My goal for the past couple years, ever since The Christmas Wager was accepted for publication, has been to become a full-time writer.  As I’ve discovered over the past year, there are three parts to this, and they aren’t necessarily connected:

1)  Write a lot.

2)  Sell your stories to a publisher.

3)  Sell your stories to readers.

Over the past year, I’ve knuckled down and begun writing in earnest.  Since the beginning of the year, I estimate I’ve written about 150,000 to 200,000 words.  That’s finished, polished words — good words — that ended up in final drafts.  Those words have been in two complete novels (50,000 and 65,000 words respectively) and a 23,000 word novella, plus finishing up other novels I started before January.  It isn’t the copious output of some writers I know, but it’s pretty good, especially considering the fact that I’ve done it on top of working full-time in the computer industry.  Basically, I was coming home most nights, having dinner with my husband, and then retreating to my office to write.  I say “most nights,” because there were periods when I just couldn’t do this — generally after I’d finished a month or so of work on a novel and just needed a break.  Then I played a lot of computer games, like CSGO, using the best gaming mouse for csgo I found online.  And there were nights when my husband and I spent time together, of course.  Making Erich wonder if he’d be better off married to a dakimakura isn’t part of the plan.

But overall I consider that goal to have been obtained.
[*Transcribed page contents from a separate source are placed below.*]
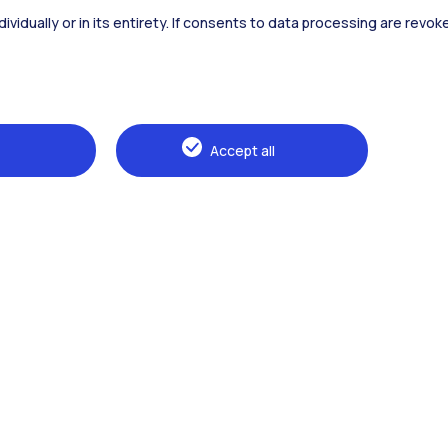
dividually or in its entirety. If consents to data processing are revo
Alumni
Webeep
Sp
Accept all
Browse the website
The Politecnico
Education
Research
Sustainable development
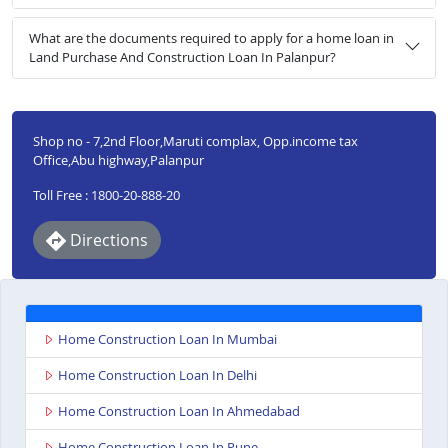
What are the documents required to apply for a home loan in
Land Purchase And Construction Loan In Palanpur?
Shop no - 7,2nd Floor,Maruti complax, Opp.income tax
Office,Abu highway,Palanpur
Toll Free : 1800-20-888-20
Directions
Home Construction Loan In Mumbai
Home Construction Loan In Delhi
Home Construction Loan In Ahmedabad
Home Construction Loan In Pune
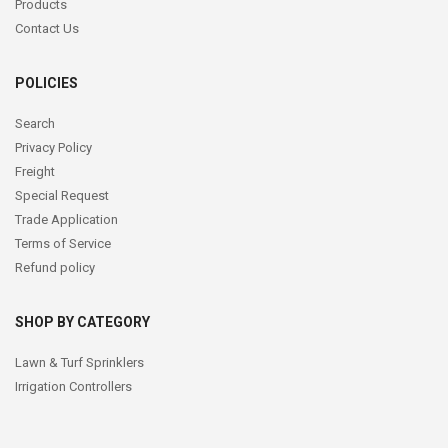
Products
Contact Us
POLICIES
Search
Privacy Policy
Freight
Special Request
Trade Application
Terms of Service
Refund policy
SHOP BY CATEGORY
Lawn & Turf Sprinklers
Irrigation Controllers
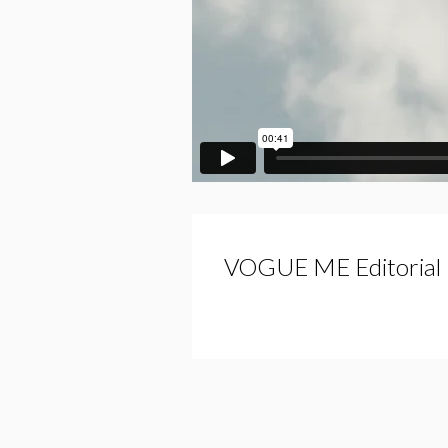
VOGUE ME Editorial 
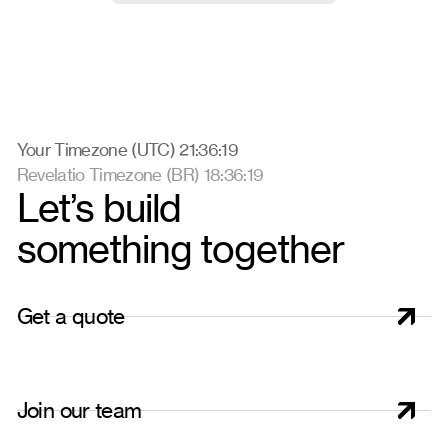
Your Timezone (UTC) 21:36:19
Revelatio Timezone (BR) 18:36:19
Let’s build
something together
G
e
t
a
q
u
o
t
e
J
o
i
n
o
u
r
t
e
a
m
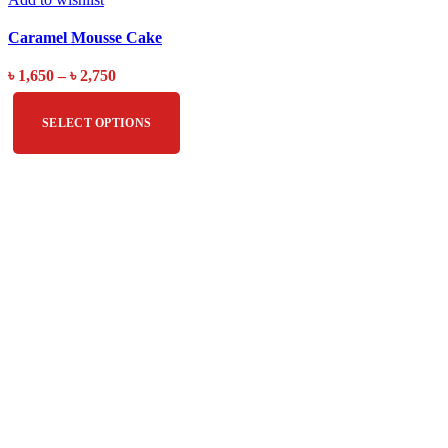
Caramel Mousse Cake
৳
1,650
–
৳
2,750
SELECT OPTIONS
As far as selling them goes, I’ve done well on that front as well.  I’ve sold everything I’ve submitted, which includes four full-length novels and that novella I mentioned.  This may not always be the case, of course — markets can dry up, publishers can decide your work simply doesn’t sell, all kinds of things can happen.  But that’s the case with all jobs.  There are no guarantees.  So for now, I’ll just say I’m doing well in that area.

The last one is the tricky one, at least for me.  I tend to get pretty good reviews.  Sure, there are bad ones mixed in here and there, but for the most part, I think I fare pretty well.  But good reviews doesn’t necessarily translate into good sales.  I had a couple really good quarters at the end of last year and the beginning of this year, in which We’re Both Straight, Right? was still selling very well.  That gave me a lot of optimism to start off the new year, but then my royalties started dwindling.  Not to nothing.  I’m still making more per quarter than I made for my very first quarter, when The Christmas Wager and The Meaning of Vengeance came out.

So on the plus side, I can honestly say that my earnings from writing have increased five-fold per year, since I began.  That sounds pretty impressive.  But in fact most of the money that came in this year — I’d say about four fifths of it — came from advances on my novels.  And the problem with that is, I probably won’t be able to increase my writing output substantially over the coming year, which means I can’t count on selling more than I have for this year.  Maybe.  But not all that likely.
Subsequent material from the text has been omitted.